Problem 2.21 from Introduction to Electrodynamics, David J. Griffiths, Third Edition.

Find the potential inside and outside a uniformly charged solid sphere who's radius is R and whose total charge is q. Use infinity as your reference point.

Homework Equations

Given: q, R, r'(r inside sphere)
Variable: r
∫E da =q/ε₀
V = -∫$^{r}_{∞}$E dl

The Attempt at a Solution

Outside of sphere:
|E|∫_s r²sinΘdΘdø = (1/ε₀)q
E = (q)$\widehat{r}$/(4π ε_or²)
V = -∫$^{r}_{∞}$E dr =q/4πε₀r

The above is pretty straight forward. On the other hand, the Voltage inside the sphere completely illudes me. From the answer book, I know that is an A - B type problem but can't seem to get my mind around the concept. I know that the Voltage is a function of the radius but the E field is not zero as in a hollow sphere.
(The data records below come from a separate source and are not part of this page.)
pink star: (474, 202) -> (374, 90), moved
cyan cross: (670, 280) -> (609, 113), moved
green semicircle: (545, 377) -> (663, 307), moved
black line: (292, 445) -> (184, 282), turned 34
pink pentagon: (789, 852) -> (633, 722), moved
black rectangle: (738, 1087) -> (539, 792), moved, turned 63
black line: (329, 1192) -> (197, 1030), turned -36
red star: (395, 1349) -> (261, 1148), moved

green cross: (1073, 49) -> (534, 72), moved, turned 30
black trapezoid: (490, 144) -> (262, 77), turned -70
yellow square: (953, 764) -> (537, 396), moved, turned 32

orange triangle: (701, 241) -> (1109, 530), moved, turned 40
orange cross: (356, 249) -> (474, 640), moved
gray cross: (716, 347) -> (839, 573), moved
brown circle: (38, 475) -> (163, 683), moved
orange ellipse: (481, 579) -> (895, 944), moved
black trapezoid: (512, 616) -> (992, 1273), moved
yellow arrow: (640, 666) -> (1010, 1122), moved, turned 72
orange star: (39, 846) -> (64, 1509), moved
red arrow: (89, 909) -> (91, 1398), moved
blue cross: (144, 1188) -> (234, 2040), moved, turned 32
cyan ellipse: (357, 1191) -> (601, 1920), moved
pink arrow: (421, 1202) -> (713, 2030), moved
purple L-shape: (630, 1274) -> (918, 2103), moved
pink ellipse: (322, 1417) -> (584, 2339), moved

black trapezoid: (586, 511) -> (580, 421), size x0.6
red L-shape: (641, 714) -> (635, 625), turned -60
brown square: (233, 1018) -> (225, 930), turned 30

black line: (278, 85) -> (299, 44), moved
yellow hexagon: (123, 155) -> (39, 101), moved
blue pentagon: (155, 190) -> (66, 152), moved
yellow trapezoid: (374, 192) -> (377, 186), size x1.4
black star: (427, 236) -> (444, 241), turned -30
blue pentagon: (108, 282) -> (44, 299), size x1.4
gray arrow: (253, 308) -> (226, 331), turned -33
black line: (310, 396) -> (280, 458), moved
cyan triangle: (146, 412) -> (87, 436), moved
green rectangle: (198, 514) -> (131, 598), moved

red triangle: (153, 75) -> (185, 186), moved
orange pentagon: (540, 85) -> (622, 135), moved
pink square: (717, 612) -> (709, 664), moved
How is the basic equation for the E field inside the sphere derived?

 

[lightgrav]

charge inside the gaussian surface at r<R is proportional to the Volume enclosed: rho V_inside
where rho = q/(4/3 pi R^3)

 

[mfb]

For a radius r>R, consider the sphere with a smaller radius (smaller than r) and the hollow sphere with a larger radius (larger than r) as separate objects. How can you calculate their field contributions?